# Decision Tree


**Name**: María Gabriela Ayala

In [None]:
import math
import pickle
import gzip
import numpy as np
import pandas as pd
import geopandas as gpd
import matplotlib.pyplot as plt
import seaborn as sns
from sklearn.model_selection import train_test_split
%matplotlib inline

### Problem 1 - Decision tree
***

Consider the problem of predicting whether a person has a college degree based on age, salary, and Chicago residency. 
The dataset looks like the following.

| Age   | Salary         | Chicago Residency      | College degree| 
|:------:|:------------:| :-----------:|---:|
| 27 | 41,000 | Yes | Yes |
| 61 | 52,000 | No | No |
| 23 | 24,000 | Yes | No |
| 29 | 77,000 | Yes | Yes |
| 32 | 48,000 | No | Yes |
| 57 | 120,000 | Yes | Yes |
| 22 | 38,000 | Yes | Yes |
| 41 | 45,000 | Yes | No |
| 53 | 26,000 | No | No |
| 48 | 65,000 | Yes | Yes |


**Part A [5 points]**: Convert the above table to data. Two variables should be created:
        
1. $x$ is a $10*3$ matrix that contains the data from columns 0, 1, and 2. Chicago residency is represented by 1 (yes) and 0 (no).
2. $y$ contains the labels (college degree), 1 (yes) and 0 (no).

In [None]:
x = np.array([[27, 41000, 1], [61, 52000, 0], [23, 24000, 1], [29, 77000, 1], [32, 48000, 0], [57, 120000, 1], [22, 38000, 1], [41, 45000, 1], [53, 26000, 0], [48, 65000, 1]])
y = np.array([[1], [0], [0], [1], [1], [1], [1], [0], [0], [1]])
print("x =", x)
print("y =", y)

**Part B:** Criteria for choosing a feature to split.

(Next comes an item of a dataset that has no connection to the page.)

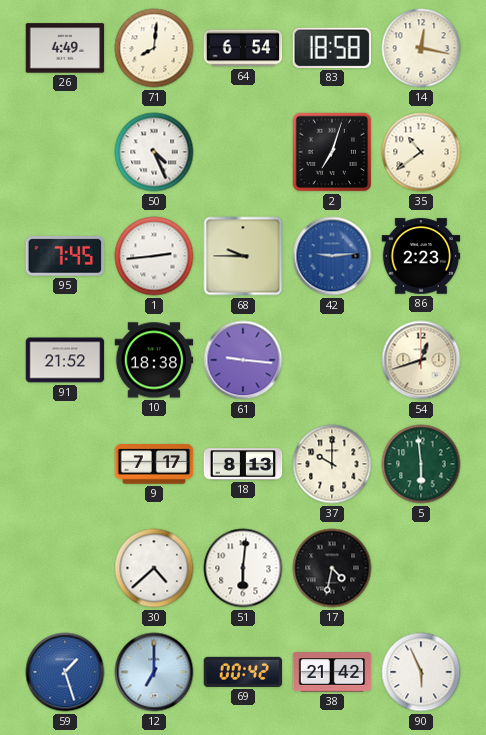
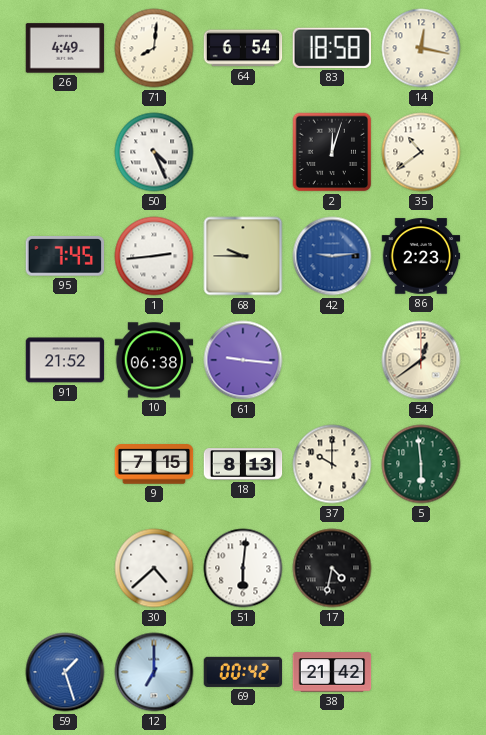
2: 7:03 -> 12:03
10: 18:38 -> 06:38
54: 12:42 -> 12:39
9: 7:17 -> 7:15
90: 5:56 -> none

We start with no splitting. Assuming that our algorithm is deterministic, what is the smallest number of mistakes we can make if we do not use any of the features and what is the algorithm? (**Write your answer in the Markdown cell below.**)

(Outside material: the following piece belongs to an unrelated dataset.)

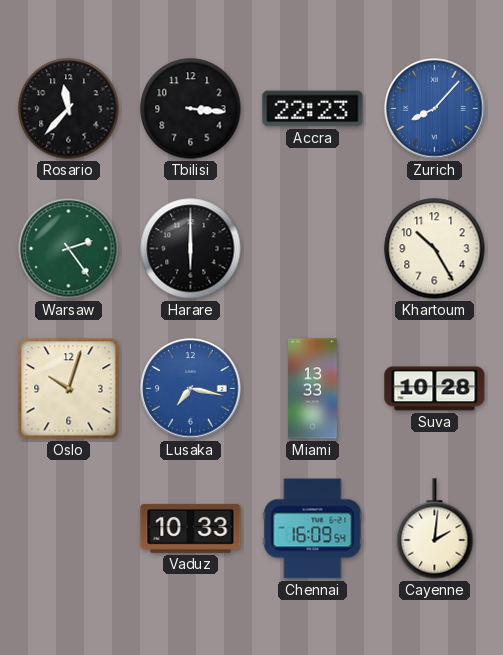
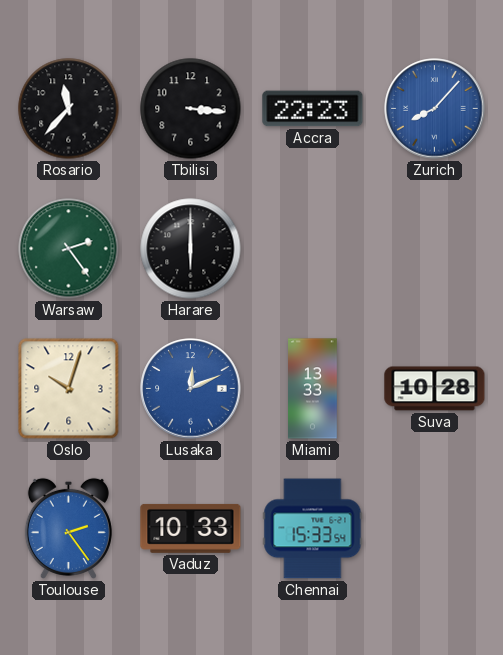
Khartoum: 10:25 -> none
Lusaka: 7:17 -> 12:11
Toulouse: none -> 2:24
Chennai: 16:09 -> 15:33
Cayenne: 2:01 -> none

If we don't use any of the features, then with no splitting the algorithm would predict "Yes"/1 for college degree because there are 6 entries labeled 1 and 4 labeled 0. This means that the smallest number of mistakes we can make without using any of the features is 4, which corresponds to the 4 entries labeled as "No"/0 that would incorrectly be classified as "Yes"/1.
The algorithm would count the instances of 0 and 1 labels in the y matrix and determine the max value as the default prediction label.

We start by considering the variable *Chicago residency*. The first criteria is based on the number of mistakes. We need to build a contingency table between Chicago residency and college degree.

How many mistakes will we make if we split based on Chicago residency? (**Answer below by finishing the code.**)

In [None]:


def get_error_in_leaf(y, ids):
    """
    Returns the errors in a leaf node of a decision tree.
    This function can be used to answer the previous question automatically.
    
    :@param y: all labels
    :@param ids: the subset of indexes in the leaf node
    """
    ids = list(range((len(y))))
    count_0 = 0
    count_1 = 0

    for i in ids:
        if y[i][0] == 0:
            count_0 +=1
        elif y[i][0] == 1:
            count_1 += 1
    return min(count_0, count_1)


def error_criteria(y, root, left_child, right_child):
    """
    Returns the number of errors if we split the root into the left child and the right child.
    
    :@param y: all labels
    :@param root: indexes of all the data points in the root
    :@param left_child: the subset of indexes in the left child
    :@param right_child: the subset of indexes in the right child
    """

    left_0 = 0
    left_1 = 0

    for lidx in left_child:
        if y[root[lidx]][0] == 0:
            left_0 +=1
        elif y[root[lidx]][0] == 1:
            left_1 += 1
    left_error = min(left_0, left_1)

    right_0 = 0
    right_1 = 0

    for ridx in right_child:
        if y[root[ridx]][0] == 0:
            right_0 +=1
        elif y[root[ridx]][0] == 1:
            right_1 += 1
    right_error = min(right_0, right_1)

    return left_error + right_error



def value_split_binary_feature(x, y, fid, root, criteria_func):
    
    root = root.tolist()
    left_child = [i for i in root if x[i, fid] == 0]
    right_child = [i for i in root if x[i, fid] == 1]
    return criteria_func(y, root, left_child, right_child)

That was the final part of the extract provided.